Andrej's video on building GPT nano is an excellent tutorial of all of the steps involved in a modern LLM.

xdennis
1 replies
1d
pests
0 replies
18h11m

His earlier videos on micrograd and makemore are a gold mine as well.

mrtksn
2 replies
1d3h

I can't recommend enough the whole series, zero to hero: https://karpathy.ai/zero-to-hero.html

No metaphors trying explain "complex" ideas, making them scary and seem overly complex. Instead, hands on implementations with analogy explainers where you can actually understand the ideas and see how simple it is.

Steeper learning curve at first but it is much more satisfying and you actually earn the ability to reason about this stuff instead of writing over the top influencer BS.

yen223
0 replies
21h52m

One thing I like about that zero-to-hero series is how he almost never handwave over seemingly minor details.

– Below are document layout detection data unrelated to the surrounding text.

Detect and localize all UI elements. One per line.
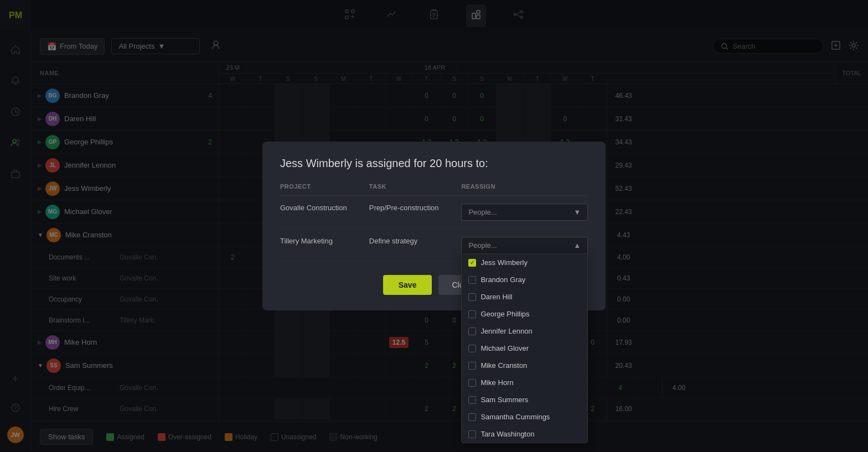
checkbox-brandon[interactable] [468,276,476,284]
reassign-placeholder-2: People... [468,241,497,250]
person-option-michael: Michael Glover [480,344,529,352]
reassign-wrapper-2: People... ▲ ✓ Jess Wimberly Br [461,237,588,253]
save-button[interactable]: Save [383,275,432,295]
modal-col-task: TASK [369,183,462,196]
checkbox-samantha[interactable] [468,413,476,421]
modal-overlay[interactable]: Jess Wimberly is assigned for 20 hours t… [0,0,868,452]
people-item-brandon[interactable]: Brandon Gray [462,271,587,288]
checkbox-michael[interactable] [468,345,476,352]
modal-task-1: Prep/Pre-construction [369,196,462,229]
modal-row-1: Govalle Construction Prep/Pre-constructi… [280,196,588,229]
reassign-arrow-2: ▲ [574,241,581,250]
reassign-select-2[interactable]: People... ▲ [461,237,588,253]
modal-row-2: Tillery Marketing Define strategy People… [280,229,588,262]
person-option-daren: Daren Hill [480,293,512,301]
person-option-mike-c: Mike Cranston [480,361,527,370]
person-option-george: George Phillips [480,310,529,318]
checkbox-george[interactable] [468,310,476,318]
people-item-samantha[interactable]: Samantha Cummings [462,408,587,425]
modal-reassign-1: People... ▼ [461,196,588,229]
checkbox-sam[interactable] [468,396,476,404]
person-option-brandon: Brandon Gray [480,276,525,284]
modal-dialog: Jess Wimberly is assigned for 20 hours t… [262,142,606,310]
people-item-jess[interactable]: ✓ Jess Wimberly [462,254,587,271]
checkbox-jennifer[interactable] [468,328,476,335]
person-option-mike-h: Mike Horn [480,378,513,387]
checkbox-tara[interactable] [468,430,476,438]
people-item-george[interactable]: George Phillips [462,305,587,323]
checkbox-mike-h[interactable] [468,379,476,387]
checkbox-daren[interactable] [468,293,476,301]
modal-project-1: Govalle Construction [280,196,369,229]
modal-table: PROJECT TASK REASSIGN Govalle Constructi… [280,183,588,262]
person-option-tara: Tara Washington [480,430,534,438]
person-option-jess: Jess Wimberly [480,258,528,267]
people-item-michael[interactable]: Michael Glover [462,340,587,357]
people-dropdown: ✓ Jess Wimberly Brandon Gray Daren Hill [461,253,588,443]
people-item-tara[interactable]: Tara Washington [462,425,587,443]
reassign-placeholder-1: People... [468,208,497,216]
people-item-mike-h[interactable]: Mike Horn [462,374,587,391]
modal-reassign-2: People... ▲ ✓ Jess Wimberly Br [461,229,588,262]
reassign-arrow-1: ▼ [574,208,581,216]
modal-title: Jess Wimberly is assigned for 20 hours t… [280,157,588,170]
people-item-sam[interactable]: Sam Summers [462,391,587,408]
checkbox-jess[interactable]: ✓ [468,259,476,267]
modal-col-reassign: REASSIGN [461,183,588,196]
reassign-select-1[interactable]: People... ▼ [461,204,588,221]
person-option-samantha: Samantha Cummings [480,413,550,421]
modal-project-2: Tillery Marketing [280,229,369,262]
people-item-jennifer[interactable]: Jennifer Lennon [462,323,587,340]
modal-task-2: Define strategy [369,229,462,262]
person-option-sam: Sam Summers [480,396,528,404]
person-option-jennifer: Jennifer Lennon [480,327,532,335]
modal-col-project: PROJECT [280,183,369,196]
people-item-mike-c[interactable]: Mike Cranston [462,357,587,374]
checkbox-mike-c[interactable] [468,362,476,370]
people-item-daren[interactable]: Daren Hill [462,288,587,305]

Definitely recommend watching those videos and doing the exercises, if you have any interest in how LLMs work.

MPSimmons
0 replies
1d2h

Thanks for this link - I have some free time coming up, and this seems like a great use of it!

ShamelessC
1 replies
20h47m

Had to double check my playback speed - he talks like a 1.25x playback speaker sounds.

coolThingsFirst
0 replies
11h6m

let him teach we don't need one more rapper

unknown2342
0 replies
11h19m

very grateful that he puts out this kind of education. The one bit I have is that he didn’t explained all the abstract question and the beginning which leads into bad taste I guess. I hope I am not disrespecting.

timzaman
0 replies
16h6m

The best thing is that I know Andrej reads all these comments. Hi Andrej! This is your calling. Miss you though!

theptrk
0 replies
17h26m

There should be awards for this type of content. Andrew Ng series and Karpathy series as first inductees to the hall of fame.

sorenjan
0 replies
9h15m

I would love a video series from him where he makes a text2img diffusion model. I found the fast.ai course a bit unfocused and annoying.

moffkalast
0 replies
23h36m

you see when it's a space egg, it's a single token

I'm not sure if the crew of the Nostromo would agree ;)

albert_e
0 replies
17h0m

His video on Backpropagation was a revelation to me :

https://www.youtube.com/watch?v=q8SA3rM6ckI

098799
0 replies
13h26m

Probably more coming soon given he just left openai to pursue other things.